GAME ART: BRENTON ALEXANDER SMITH'S SOFTCRASH (ONGOING)
Softcrash is part of an ongoing series made using BeamNg.drive, a video game known for its ability to produce realistic car crashes. By pushing the limits of the engine, Smith forces the game to visualize situations that would be impossible in the real world. The software often produces wild, almost organically chaotic shapes, coupled with uncanny twitching movements that afford them a sense of liveliness. The artist calls these phenomena crashforms
Brenton Alexander Smith’s practice emerged from an interest in the relationship between humans and machines. His work explores the point of connection and disconnection between humans and the artificial in the cycle of technological renewal.
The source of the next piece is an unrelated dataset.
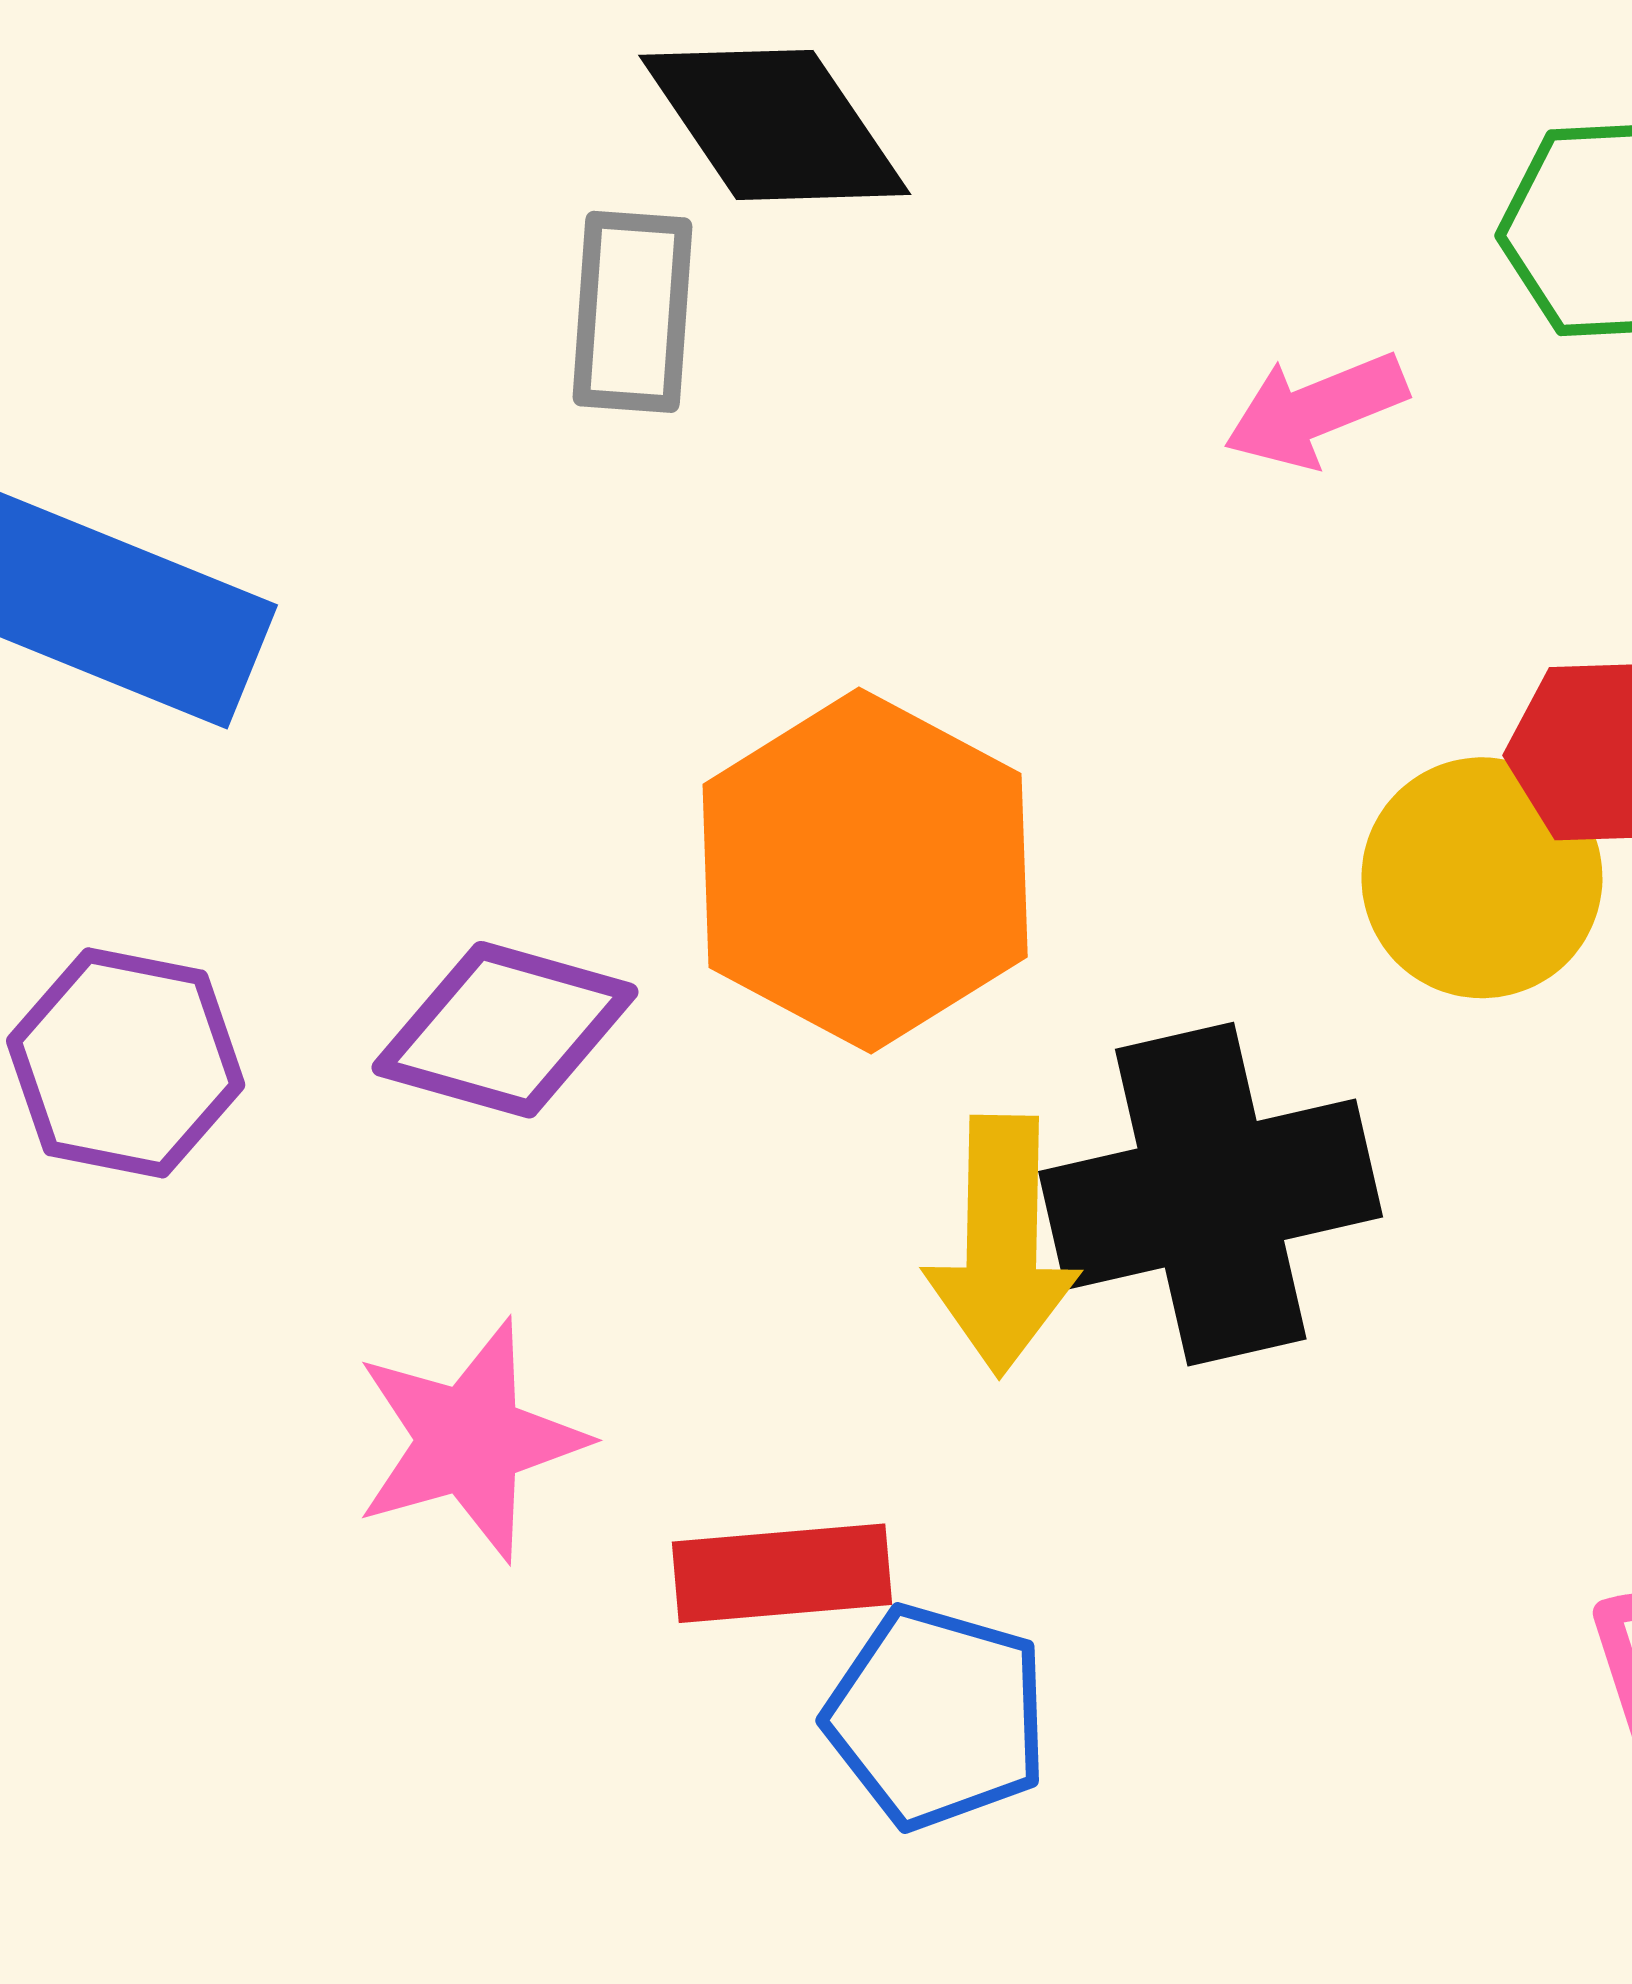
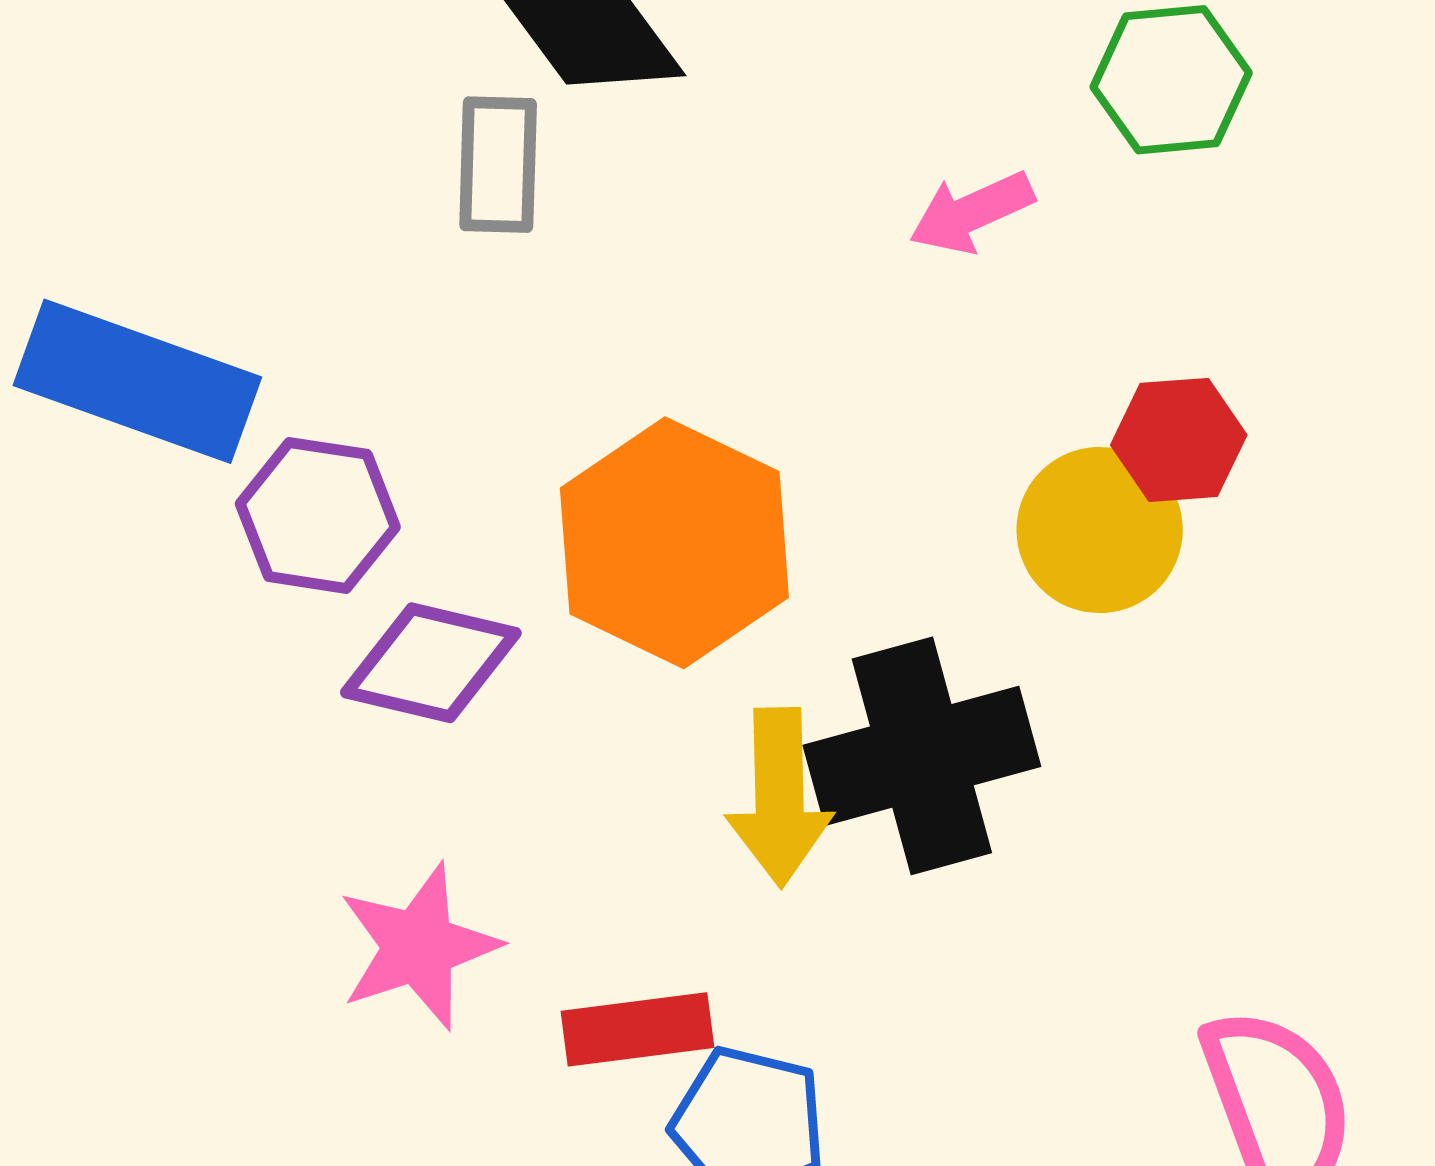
purple hexagon: (126, 1063) -> (318, 515), moved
He frequently draws from abandoned and damaged technical artifacts, such as crashed cars, to create works that seek to elicit an affective response in the viewer. Many of his works aim to arouse feelings of sympathy for broken or discarded machines. Smith’s practice takes form in a variety of media. In several works, the residue of car accidents acts as a sculptural material that echoes the organic through mechanical forms. These sculptures are part relic and part creature, inert yet imbued with a faint sense of liveliness. Smith graduated from the Sydney College of the Arts with honours in 2014. Since then, he completed an artist residency in Iceland, where he held his first solo exhibition at the Akureyri Art Museum. The same year Smith received the Freedman Foundation Travelling scholarship. He is currently working on an MFA at UNSW Art and Design in Sydney.